La connaissance de ces éléments de preuve par EIFFAGE Infrastructures est extrêmement importante puisqu’ils sont de nature à lui permettre de déterminer le surcoût tant sur les tarifs que sur la répercussion des normes d’émission EURO que I J a pu lui faire supporter.
Il est donc absolument nécessaire qu’il soit fait injonction à I J de communiquer à EIFFAGE Infrastructures les pièces qu’elle a communiquées à la Commission européenne et qui sont relatives aux prix bruts des camions, aux augmentations de prix bruts, aux remises définies entre les participants des cartels, aux coûts liés aux normes d’émission EURO 3, 4 et 5 qui ont été répercutés sur les clients et plus généralement tout élément relatif à la politique de prix pratiquée en France par I J en accord avec ses concurrents.
4.3.2 Les critiques formulées par I Trucks méconnaissent la règlementation communautaire et nationale en vigueur
Quant aux critiques formulées par I J relatives au fait qu’un contrôle de proportionnalité doit être réalisé sur ces pièces afin de mettre en balance l’intérêt de cette production avec les objectifs de préservation de l’attractivité des procédures de clémence, elles devront être rejetées car elles méconnaissent l’état de la législation nationale et communautaire.

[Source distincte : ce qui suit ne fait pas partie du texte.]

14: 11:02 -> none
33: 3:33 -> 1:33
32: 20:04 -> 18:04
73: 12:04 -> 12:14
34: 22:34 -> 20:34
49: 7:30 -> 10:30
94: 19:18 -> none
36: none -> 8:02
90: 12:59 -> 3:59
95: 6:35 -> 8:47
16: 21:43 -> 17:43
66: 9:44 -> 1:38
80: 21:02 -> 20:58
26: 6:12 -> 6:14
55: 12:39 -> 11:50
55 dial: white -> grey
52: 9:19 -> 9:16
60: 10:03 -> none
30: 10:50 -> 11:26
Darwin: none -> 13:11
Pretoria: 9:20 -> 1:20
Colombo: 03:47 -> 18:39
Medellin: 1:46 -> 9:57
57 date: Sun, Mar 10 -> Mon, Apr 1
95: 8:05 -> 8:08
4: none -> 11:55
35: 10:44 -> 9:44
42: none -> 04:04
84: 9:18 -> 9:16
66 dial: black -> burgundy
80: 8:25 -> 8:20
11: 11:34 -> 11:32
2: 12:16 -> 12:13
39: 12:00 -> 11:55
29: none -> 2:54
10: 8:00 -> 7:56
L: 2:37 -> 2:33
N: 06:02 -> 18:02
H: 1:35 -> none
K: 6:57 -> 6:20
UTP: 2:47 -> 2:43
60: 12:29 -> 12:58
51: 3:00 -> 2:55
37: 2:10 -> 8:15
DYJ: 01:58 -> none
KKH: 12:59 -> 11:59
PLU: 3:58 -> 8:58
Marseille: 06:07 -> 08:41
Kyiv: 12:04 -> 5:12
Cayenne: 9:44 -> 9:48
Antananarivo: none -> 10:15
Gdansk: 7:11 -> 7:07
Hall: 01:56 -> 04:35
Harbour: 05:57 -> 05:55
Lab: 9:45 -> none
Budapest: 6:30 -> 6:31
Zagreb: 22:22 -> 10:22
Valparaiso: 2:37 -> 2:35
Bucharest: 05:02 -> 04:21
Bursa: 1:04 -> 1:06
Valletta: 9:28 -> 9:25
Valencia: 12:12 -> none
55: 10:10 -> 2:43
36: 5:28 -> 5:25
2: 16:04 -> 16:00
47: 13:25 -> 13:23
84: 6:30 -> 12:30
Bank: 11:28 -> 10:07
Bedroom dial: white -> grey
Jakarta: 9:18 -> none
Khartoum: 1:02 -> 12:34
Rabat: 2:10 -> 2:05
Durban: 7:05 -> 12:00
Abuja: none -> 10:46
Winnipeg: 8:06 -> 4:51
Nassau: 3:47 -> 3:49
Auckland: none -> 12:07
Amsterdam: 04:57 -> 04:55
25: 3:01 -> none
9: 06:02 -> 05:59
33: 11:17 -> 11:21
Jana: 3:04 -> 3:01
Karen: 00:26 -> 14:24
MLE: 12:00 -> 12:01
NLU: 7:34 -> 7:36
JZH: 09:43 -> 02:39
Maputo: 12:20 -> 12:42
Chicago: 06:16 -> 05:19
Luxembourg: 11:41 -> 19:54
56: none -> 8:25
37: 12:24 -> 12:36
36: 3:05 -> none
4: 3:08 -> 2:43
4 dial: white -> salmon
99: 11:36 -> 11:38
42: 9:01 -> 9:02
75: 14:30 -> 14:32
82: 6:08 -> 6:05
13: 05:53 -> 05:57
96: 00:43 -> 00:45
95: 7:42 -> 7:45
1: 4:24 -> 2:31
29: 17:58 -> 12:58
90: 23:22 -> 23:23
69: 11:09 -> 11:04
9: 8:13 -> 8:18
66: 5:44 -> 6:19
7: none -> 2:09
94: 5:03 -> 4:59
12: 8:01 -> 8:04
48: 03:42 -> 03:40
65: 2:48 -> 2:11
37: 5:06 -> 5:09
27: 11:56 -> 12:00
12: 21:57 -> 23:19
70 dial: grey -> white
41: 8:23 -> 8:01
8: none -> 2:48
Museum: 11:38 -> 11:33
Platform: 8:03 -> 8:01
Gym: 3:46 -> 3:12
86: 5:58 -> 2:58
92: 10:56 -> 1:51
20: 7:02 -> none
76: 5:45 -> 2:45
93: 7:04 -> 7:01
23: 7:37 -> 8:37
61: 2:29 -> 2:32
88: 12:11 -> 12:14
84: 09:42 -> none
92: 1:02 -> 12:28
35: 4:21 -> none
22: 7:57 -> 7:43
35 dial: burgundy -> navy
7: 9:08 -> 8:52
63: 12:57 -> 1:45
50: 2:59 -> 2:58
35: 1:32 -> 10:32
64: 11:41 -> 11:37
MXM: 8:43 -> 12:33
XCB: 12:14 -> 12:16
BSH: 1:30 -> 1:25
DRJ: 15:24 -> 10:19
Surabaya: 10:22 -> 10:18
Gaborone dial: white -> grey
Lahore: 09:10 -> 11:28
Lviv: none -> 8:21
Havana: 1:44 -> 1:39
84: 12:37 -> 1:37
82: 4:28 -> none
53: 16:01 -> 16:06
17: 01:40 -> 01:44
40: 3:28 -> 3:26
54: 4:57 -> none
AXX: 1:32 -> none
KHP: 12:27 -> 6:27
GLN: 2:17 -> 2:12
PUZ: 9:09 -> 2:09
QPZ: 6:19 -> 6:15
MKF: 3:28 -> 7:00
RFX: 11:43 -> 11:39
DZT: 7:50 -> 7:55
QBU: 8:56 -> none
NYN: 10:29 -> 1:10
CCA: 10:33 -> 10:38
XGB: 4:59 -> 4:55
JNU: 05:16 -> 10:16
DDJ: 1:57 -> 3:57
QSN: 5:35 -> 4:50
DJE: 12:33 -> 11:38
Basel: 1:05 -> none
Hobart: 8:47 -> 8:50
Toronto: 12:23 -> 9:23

Tout d’abord, affirmer cela va à l’encontre des termes clairs et précis de l’article L 483-9 du Code de commerce qui précise que l’interdiction ne porte pas sur « les pièces qui existent indépendamment de la procédure engagée devant une Autorité de la concurrence, qu’elle figure ou non dans le dossier de ladite autorité.»
La fiche 8 de la circulaire du 23 mars 2017 (Pièce n° 11) confirme en tout point cela puisqu’elle précise que :
«les documents comportant des informations préexistantes", c’est à dire des informations existant indépendamment de la procédure en cours devant l’Autorité de la concurrence, ne sont pas protégés (article L 483-9 code de commerce): les pièces justificatives qui seraient annexées à la demande de clémence ne relèvent donc pas de l’interdiction de communication ou de production.»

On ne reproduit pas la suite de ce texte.